US negotiator says Iran deal ‘tenuous,’ warns of Plan B

WASHINGTON (AFP): The US pointman on Iran warned Wednesday of uncertain prospects for reviving a nuclear deal and said Tehran would face a new pressure campaign if it clung to its demands.

Rob Malley, who has led more than a year of indirect talks with Iran in Vienna, nonetheless told Congress that President Joe Biden’s administration still supported the 2015 nuclear accord and was ready to lift sanctions if it secures an agreement with Tehran.

“We do not have a deal with Iran and prospects for reaching one are, at best, tenuous,” Malley was to tell the Senate Foreign Relations Committee, according to prepared testimony.

“If Iran maintains demands that go beyond the scope of the JCPOA, we will continue to reject them, and there will be no deal,” he said, using the official name for the Joint Comprehensive Plan of Action.

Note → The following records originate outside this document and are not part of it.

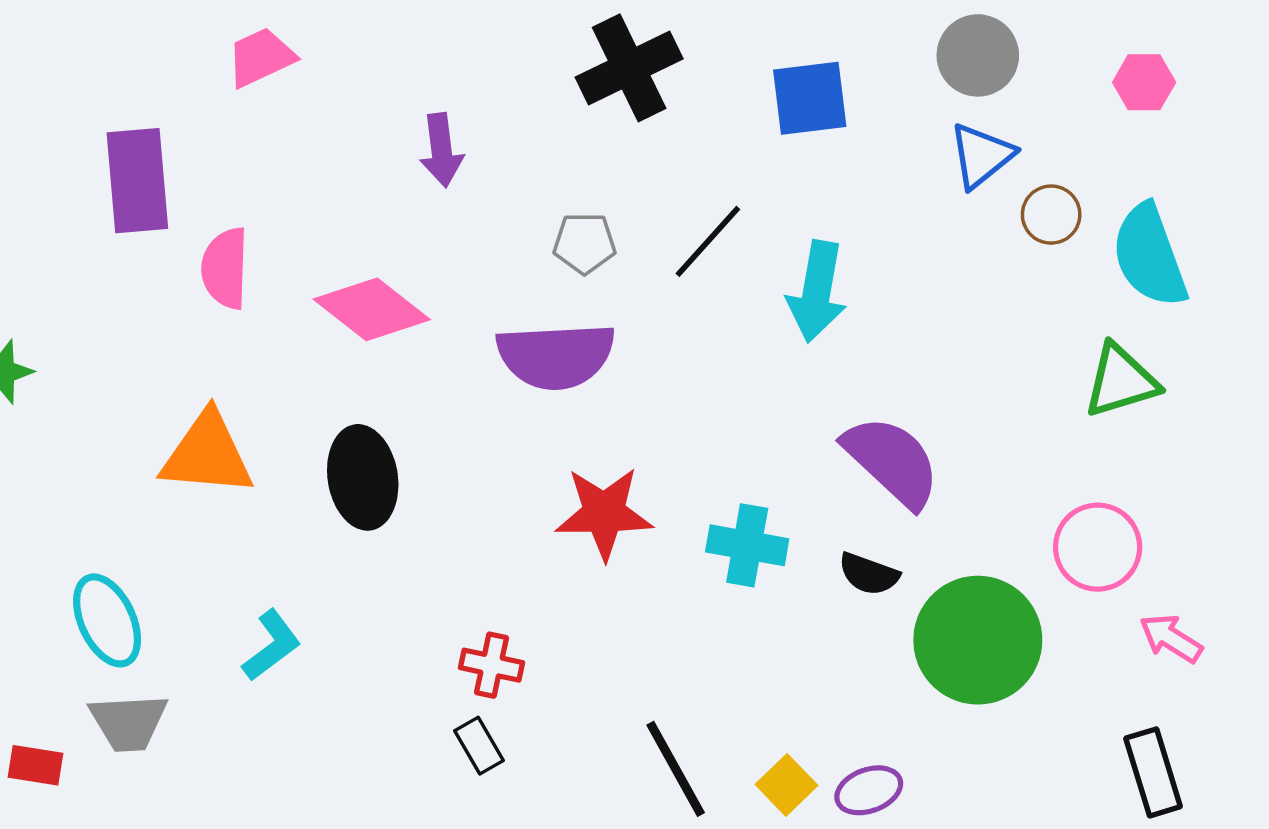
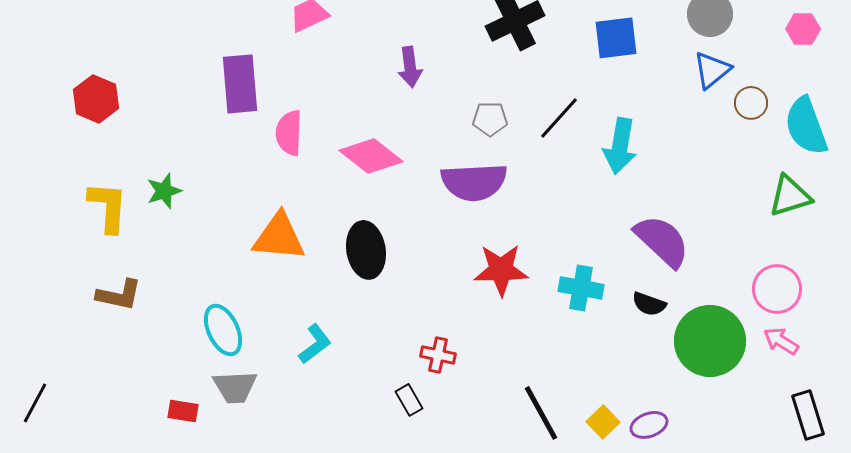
pink arrow: (1171, 638) -> (781, 341), moved
black rectangle: (479, 746) -> (409, 400), moved

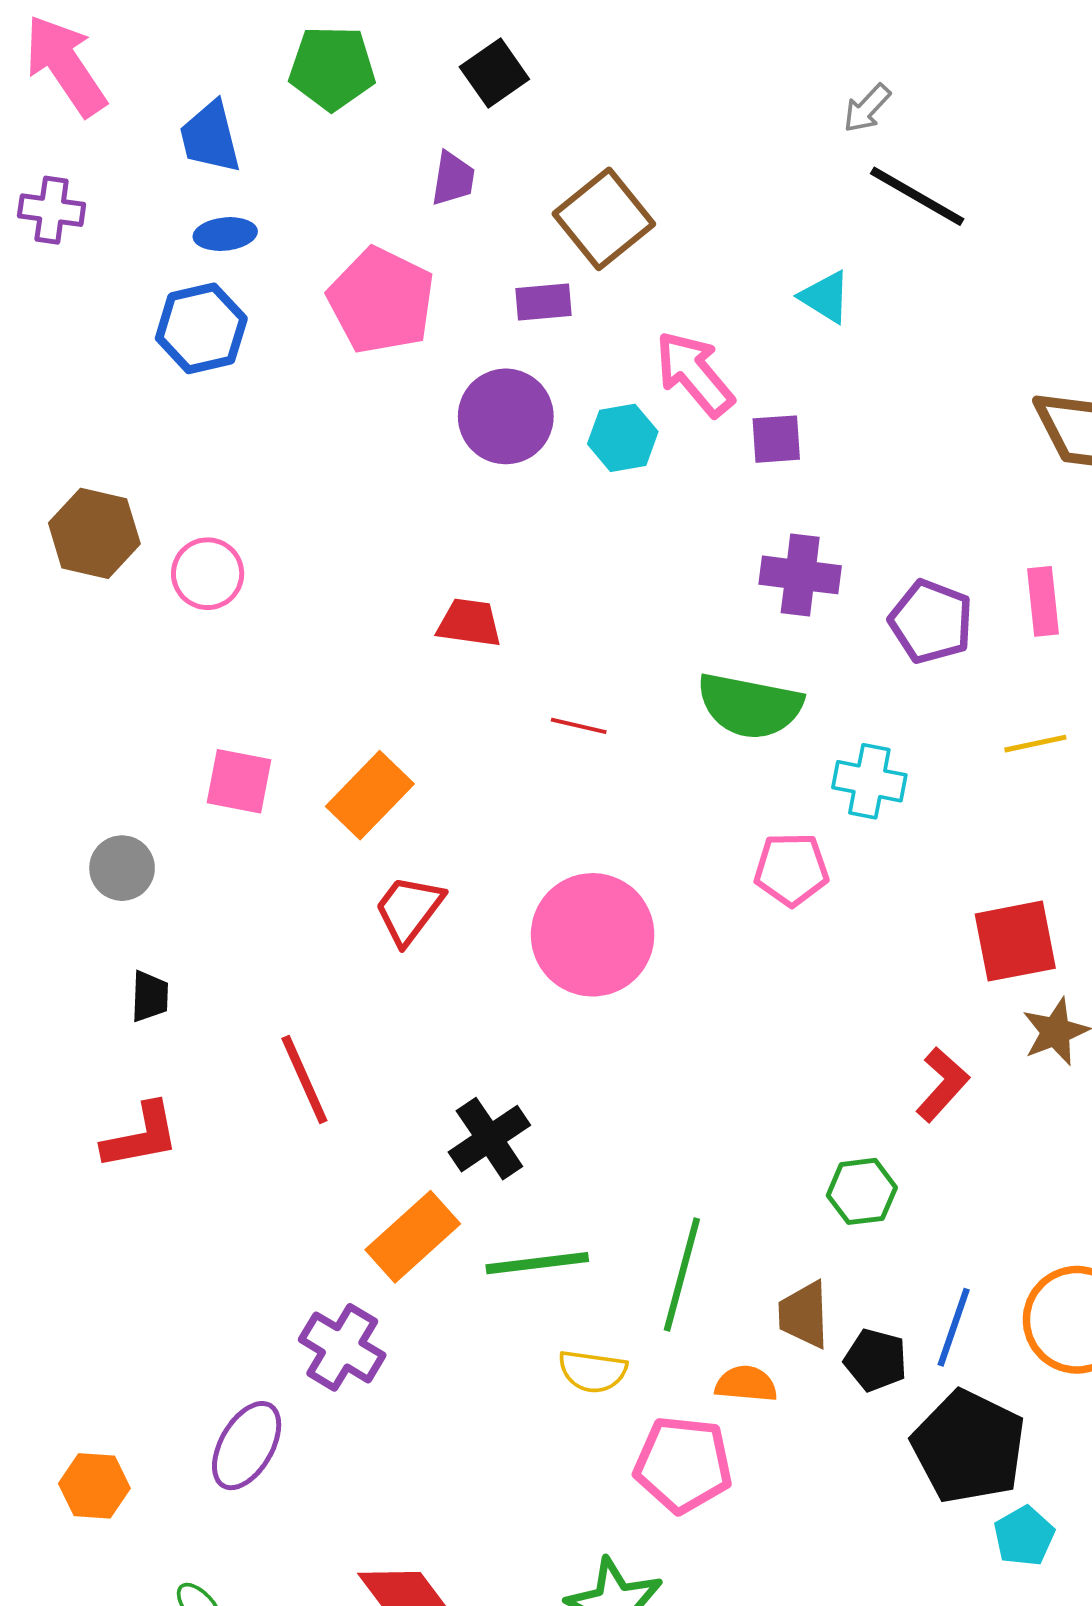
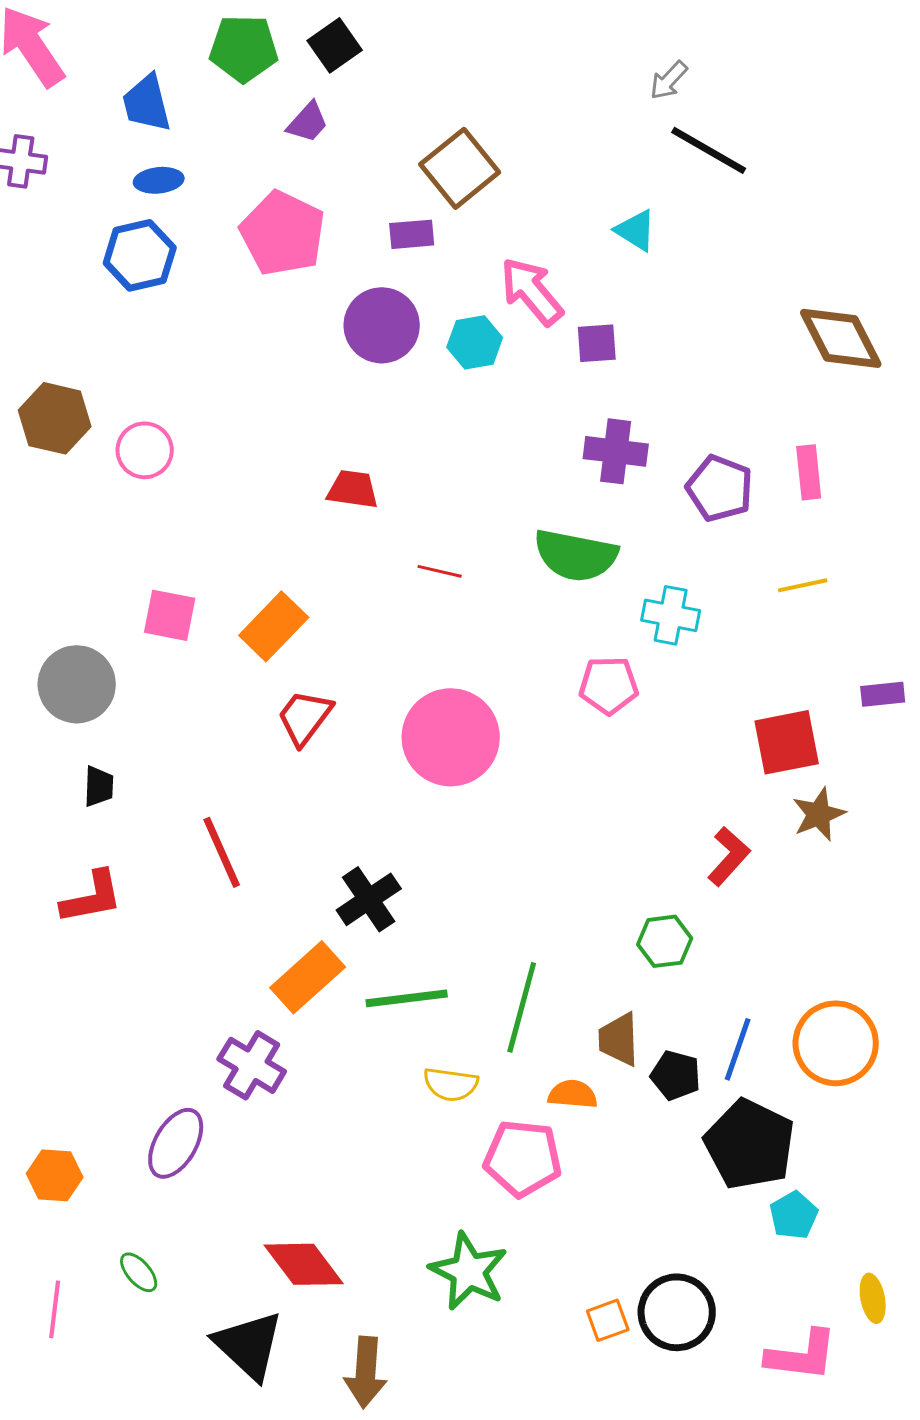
black square: (494, 73) -> (335, 45), moved
purple trapezoid: (453, 179) -> (308, 122), moved, turned 33
gray circle: (122, 868) -> (77, 684), size x1.5

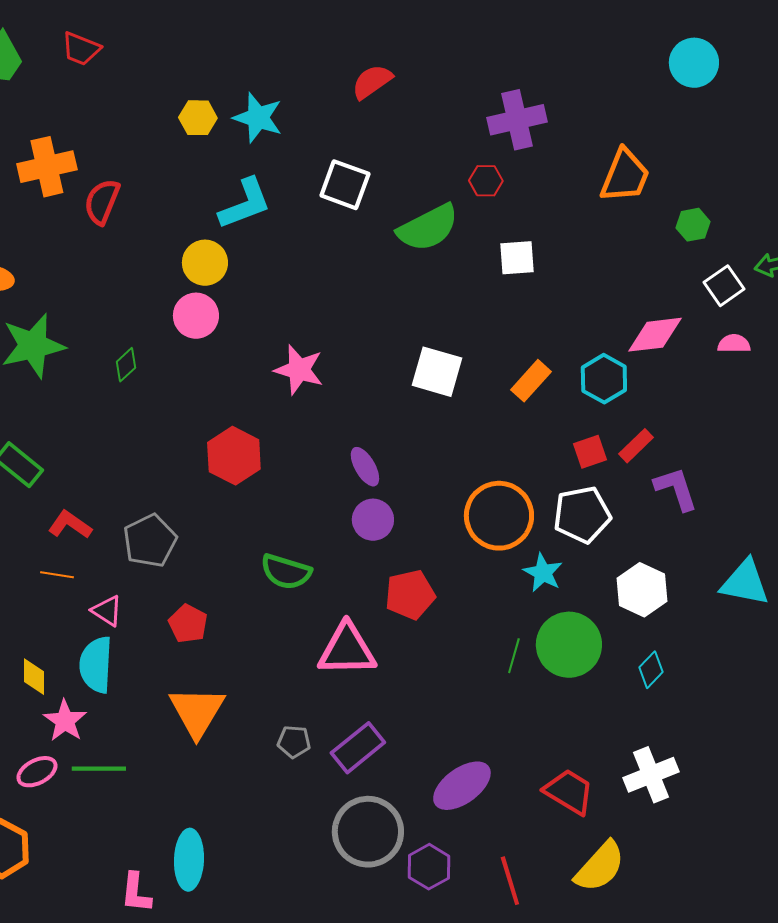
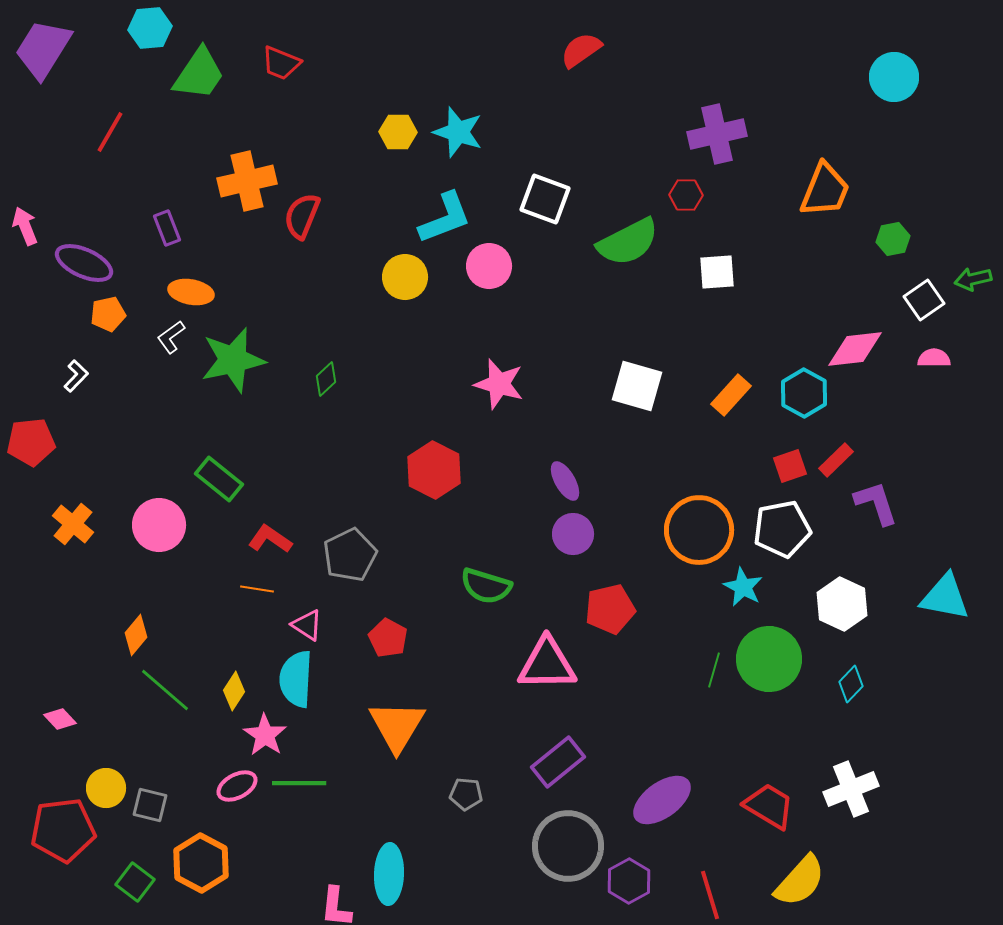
red semicircle: (372, 82) -> (581, 50), moved
pink circle: (196, 316) -> (489, 266), moved
yellow diamond: (34, 677) -> (234, 691), turned 33
gray pentagon: (294, 742) -> (466, 794), moved

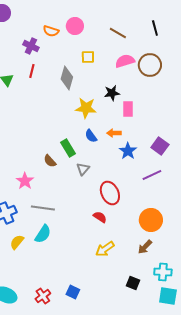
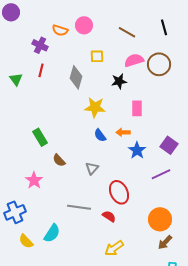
black star: (112, 93) -> (119, 81), moved
green rectangle: (68, 148) -> (40, 137), moved
gray line: (43, 208) -> (79, 207), moved
yellow semicircle: (17, 242) -> (26, 241), turned -84
brown arrow: (145, 247) -> (165, 242), moved

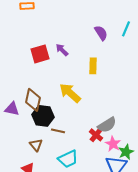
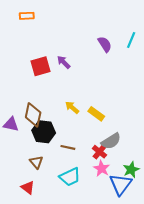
yellow rectangle: (93, 66) -> (96, 114), moved, turned -56
yellow arrow: (70, 93) -> (72, 107), size x0.6
brown line: (58, 131) -> (68, 147), moved
pink star: (113, 144) -> (102, 169), moved

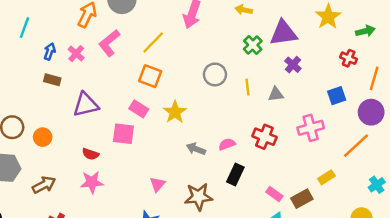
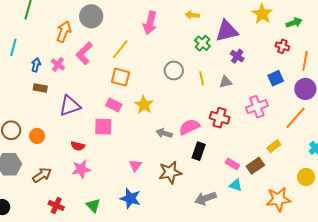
pink semicircle: (227, 144) -> (189, 127), size x1.5

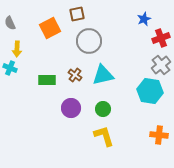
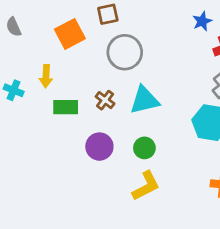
yellow arrow: (17, 49) -> (46, 76), moved
yellow L-shape: (104, 136) -> (146, 186), turned 80

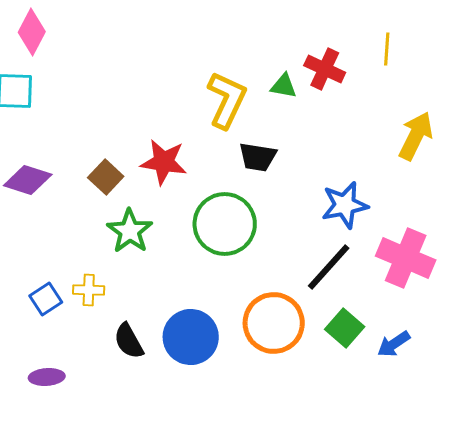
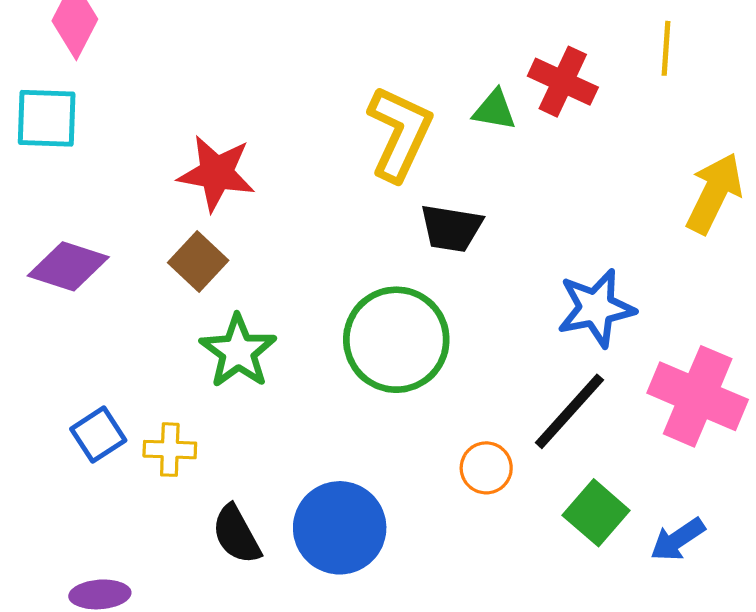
red star: (164, 162) -> (216, 173), moved
blue square: (46, 299) -> (98, 435), moved
orange circle: (274, 323) -> (486, 468), moved, size x0.5

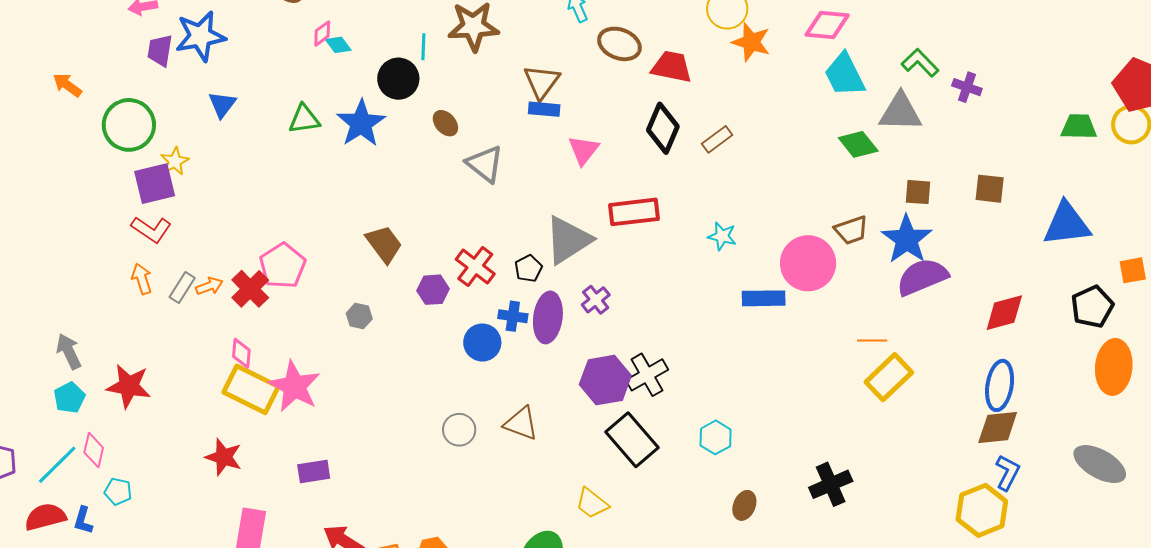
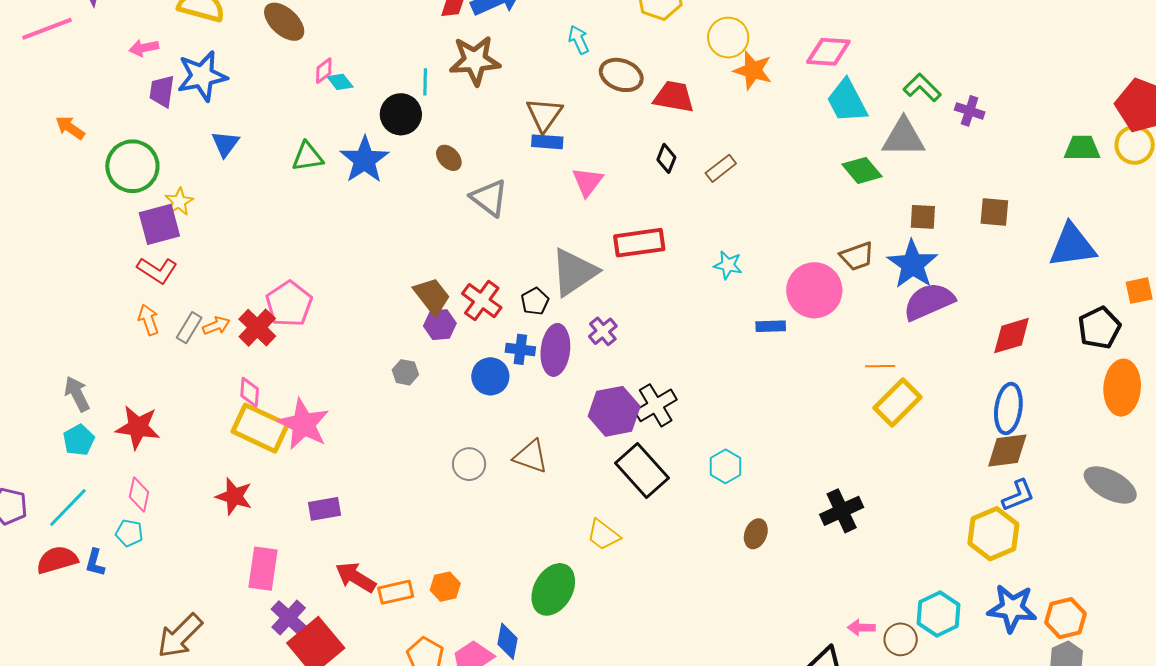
black diamond: (663, 128) -> (666, 158), size x0.6
brown trapezoid: (384, 244) -> (432, 296), moved
blue rectangle: (764, 298) -> (771, 326), size x0.7
gray hexagon: (359, 316) -> (405, 372), moved
pink diamond: (94, 450) -> (139, 495), moved
blue L-shape: (1008, 473) -> (1018, 495), turned 42

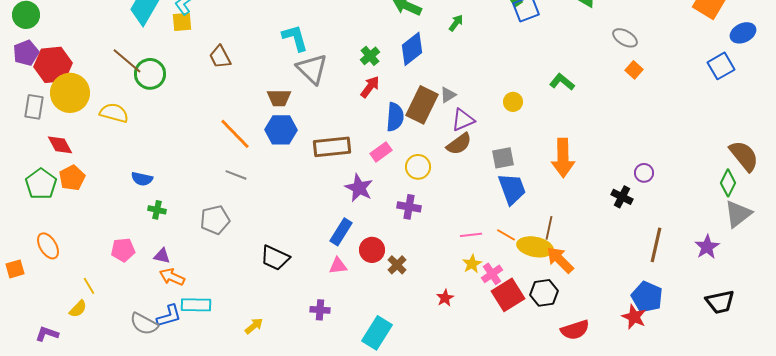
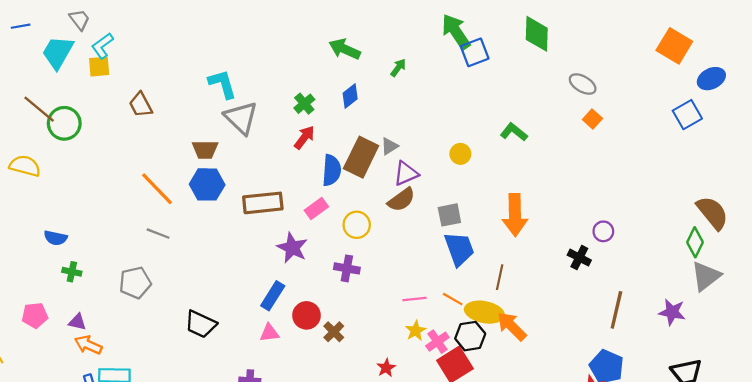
blue diamond: (412, 49) -> (350, 96), size x0.7
brown line: (549, 228) -> (500, 277), moved
purple star: (707, 247) -> (672, 312), turned -30
black hexagon: (544, 293) -> (470, 336), moved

He was likely referring to the clerical state’s demands to remove a terrorism blacklisting of the elite Revolutionary Guards, a step rejected by Biden and bitterly opposed by many in Congress.

The JCPOA — brokered under then president Barack Obama with the blessing of European powers, Russia and China — promised economic relief for Iran which, inspectors said, had been complying with the accord’s severe curbs on its nuclear program.

Obama’s successor Donald Trump withdrew in 2018 and reimposed sweeping unilateral sanctions, vowing to bring Tehran to its knees and leading Iran to step up nuclear work without formally leaving the JCPOA.

If talks with the Biden administration fail, “Iran’s government will need to explain to its people why it has chosen isolation,” Malley said.

“We are fully prepared to live with and confront that reality if that is Iran’s choice, ready to continue to enforce and further tighten our sanctions, albeit this time around with Europe firmly by our side,” Malley said.

The United States would also be ready to “respond strongly to any Iranian escalation, working in concert with Israel and our regional partners,” he said.

Malley, sure to face hostile questioning from lawmakers opposed to diplomacy with Iran, said he was under no illusions about the clerical state and pointed to recent demonstrations over austerity measures.

“The protests we are seeing now in Iran are a measure of the government’s corruption and mismanagement, and the brutal response to those protests are a reminder of the government’s moral bankruptcy,” Malley said.

But he said the United States was better off with the nuclear deal, saying that Trump’s “maximum pressure” had demonstrably failed.

“We will be in a much stronger position to confront them if we restore the constraints on Iran’s nuclear program that today are on the verge of disappearing.”